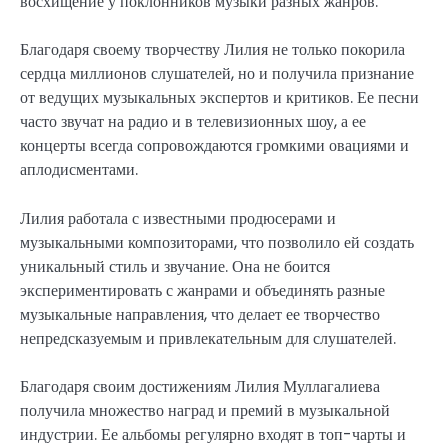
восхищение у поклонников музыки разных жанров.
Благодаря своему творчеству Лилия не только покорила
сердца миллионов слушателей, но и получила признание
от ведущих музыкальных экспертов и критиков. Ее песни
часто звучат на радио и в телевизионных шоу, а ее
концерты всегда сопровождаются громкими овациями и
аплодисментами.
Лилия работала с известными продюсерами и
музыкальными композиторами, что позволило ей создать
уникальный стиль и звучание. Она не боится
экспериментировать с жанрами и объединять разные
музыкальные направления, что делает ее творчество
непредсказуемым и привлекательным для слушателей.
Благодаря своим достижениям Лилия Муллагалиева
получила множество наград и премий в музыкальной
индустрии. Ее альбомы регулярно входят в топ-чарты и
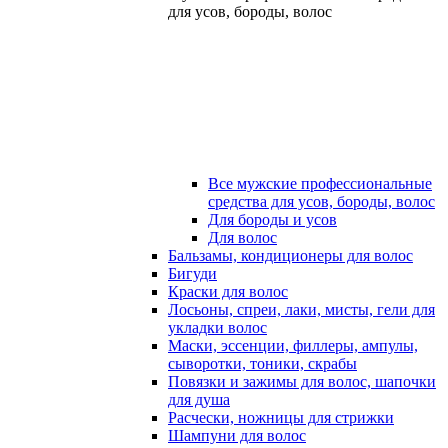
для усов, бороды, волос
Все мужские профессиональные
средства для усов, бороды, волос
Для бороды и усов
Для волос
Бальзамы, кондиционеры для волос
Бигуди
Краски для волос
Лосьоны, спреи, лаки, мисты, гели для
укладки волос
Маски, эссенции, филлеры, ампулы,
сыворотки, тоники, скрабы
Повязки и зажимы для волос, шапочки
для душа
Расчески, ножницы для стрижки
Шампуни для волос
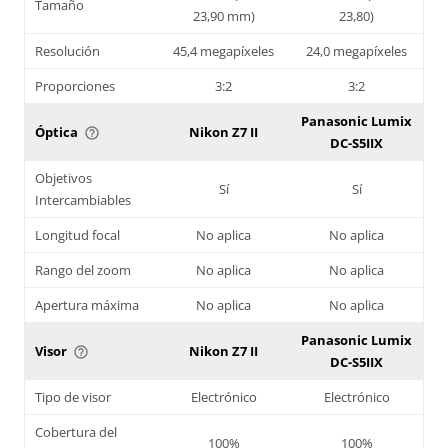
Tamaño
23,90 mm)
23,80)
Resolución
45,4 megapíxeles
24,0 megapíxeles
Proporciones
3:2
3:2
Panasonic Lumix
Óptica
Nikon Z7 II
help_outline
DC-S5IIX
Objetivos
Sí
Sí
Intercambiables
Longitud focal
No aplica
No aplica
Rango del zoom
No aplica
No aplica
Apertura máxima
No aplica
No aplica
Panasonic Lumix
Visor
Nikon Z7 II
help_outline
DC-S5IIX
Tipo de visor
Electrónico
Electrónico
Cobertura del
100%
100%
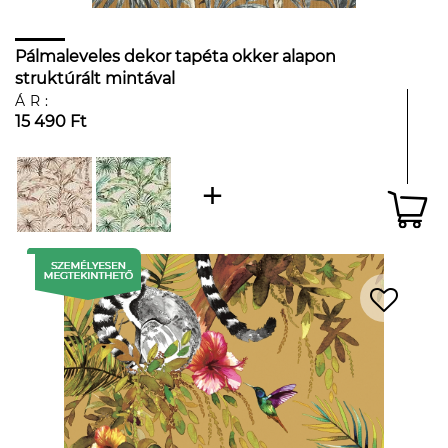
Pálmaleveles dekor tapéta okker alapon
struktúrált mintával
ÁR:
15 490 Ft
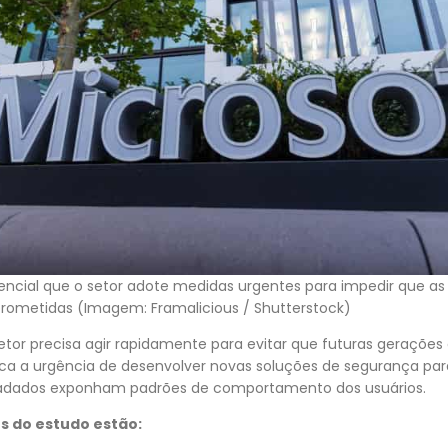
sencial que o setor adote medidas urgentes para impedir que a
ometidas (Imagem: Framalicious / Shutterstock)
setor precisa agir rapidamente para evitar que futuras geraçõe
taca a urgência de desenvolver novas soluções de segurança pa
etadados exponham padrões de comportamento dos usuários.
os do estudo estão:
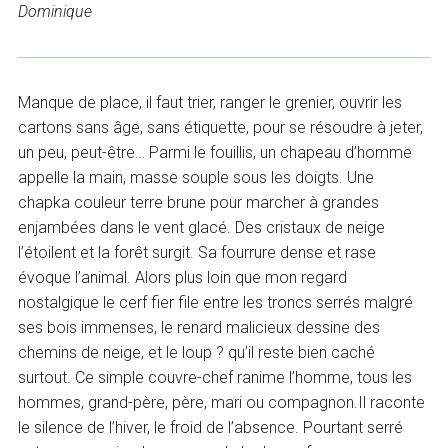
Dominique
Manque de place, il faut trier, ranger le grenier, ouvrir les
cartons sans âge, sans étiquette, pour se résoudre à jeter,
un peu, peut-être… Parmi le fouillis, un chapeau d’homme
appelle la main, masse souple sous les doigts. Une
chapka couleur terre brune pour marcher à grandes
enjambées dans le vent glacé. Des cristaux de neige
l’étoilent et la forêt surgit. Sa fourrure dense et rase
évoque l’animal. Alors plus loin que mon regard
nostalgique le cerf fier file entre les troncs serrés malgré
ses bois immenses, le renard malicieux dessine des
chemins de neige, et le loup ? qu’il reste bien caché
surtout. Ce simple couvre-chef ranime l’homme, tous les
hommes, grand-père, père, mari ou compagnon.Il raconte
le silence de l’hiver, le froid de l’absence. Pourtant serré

◆ ◆ ◆ ◆ ◆

= What the task requires =
Please retype all the entries word for word, omitting the pictures.

= Exercise answer =
восхищение у поклонников музыки разных жанров.
Благодаря своему творчеству Лилия не только покорила
сердца миллионов слушателей, но и получила признание
от ведущих музыкальных экспертов и критиков. Ее песни
часто звучат на радио и в телевизионных шоу, а ее
концерты всегда сопровождаются громкими овациями и
аплодисментами.
Лилия работала с известными продюсерами и
музыкальными композиторами, что позволило ей создать
уникальный стиль и звучание. Она не боится
экспериментировать с жанрами и объединять разные
музыкальные направления, что делает ее творчество
непредсказуемым и привлекательным для слушателей.
Благодаря своим достижениям Лилия Муллагалиева
получила множество наград и премий в музыкальной
индустрии. Ее альбомы регулярно входят в топ-чарты и
для усов, бороды, волос
Все мужские профессиональные
средства для усов, бороды, волос
Для бороды и усов
Для волос
Бальзамы, кондиционеры для волос
Бигуди
Краски для волос
Лосьоны, спреи, лаки, мисты, гели для
укладки волос
Маски, эссенции, филлеры, ампулы,
сыворотки, тоники, скрабы
Повязки и зажимы для волос, шапочки
для душа
Расчески, ножницы для стрижки
Шампуни для волос
Tamaño
23,90 mm)
23,80)
Resolución
45,4 megapíxeles
24,0 megapíxeles
Proporciones
3:2
3:2
Panasonic Lumix
Óptica
Nikon Z7 II
help_outline
DC-S5IIX
Objetivos
Sí
Sí
Intercambiables
Longitud focal
No aplica
No aplica
Rango del zoom
No aplica
No aplica
Apertura máxima
No aplica
No aplica
Panasonic Lumix
Visor
Nikon Z7 II
help_outline
DC-S5IIX
Tipo de visor
Electrónico
Electrónico
Cobertura del
100%
100%
Pálmaleveles dekor tapéta okker alapon
struktúrált mintával
ÁR:
15 490 Ft
sencial que o setor adote medidas urgentes para impedir que a
ometidas (Imagem: Framalicious / Shutterstock)
setor precisa agir rapidamente para evitar que futuras geraçõe
taca a urgência de desenvolver novas soluções de segurança pa
etadados exponham padrões de comportamento dos usuários.
os do estudo estão:
Dominique
Manque de place, il faut trier, ranger le grenier, ouvrir les
cartons sans âge, sans étiquette, pour se résoudre à jeter,
un peu, peut-être… Parmi le fouillis, un chapeau d’homme
appelle la main, masse souple sous les doigts. Une
chapka couleur terre brune pour marcher à grandes
enjambées dans le vent glacé. Des cristaux de neige
l’étoilent et la forêt surgit. Sa fourrure dense et rase
évoque l’animal. Alors plus loin que mon regard
nostalgique le cerf fier file entre les troncs serrés malgré
ses bois immenses, le renard malicieux dessine des
chemins de neige, et le loup ? qu’il reste bien caché
surtout. Ce simple couvre-chef ranime l’homme, tous les
hommes, grand-père, père, mari ou compagnon.Il raconte
le silence de l’hiver, le froid de l’absence. Pourtant serré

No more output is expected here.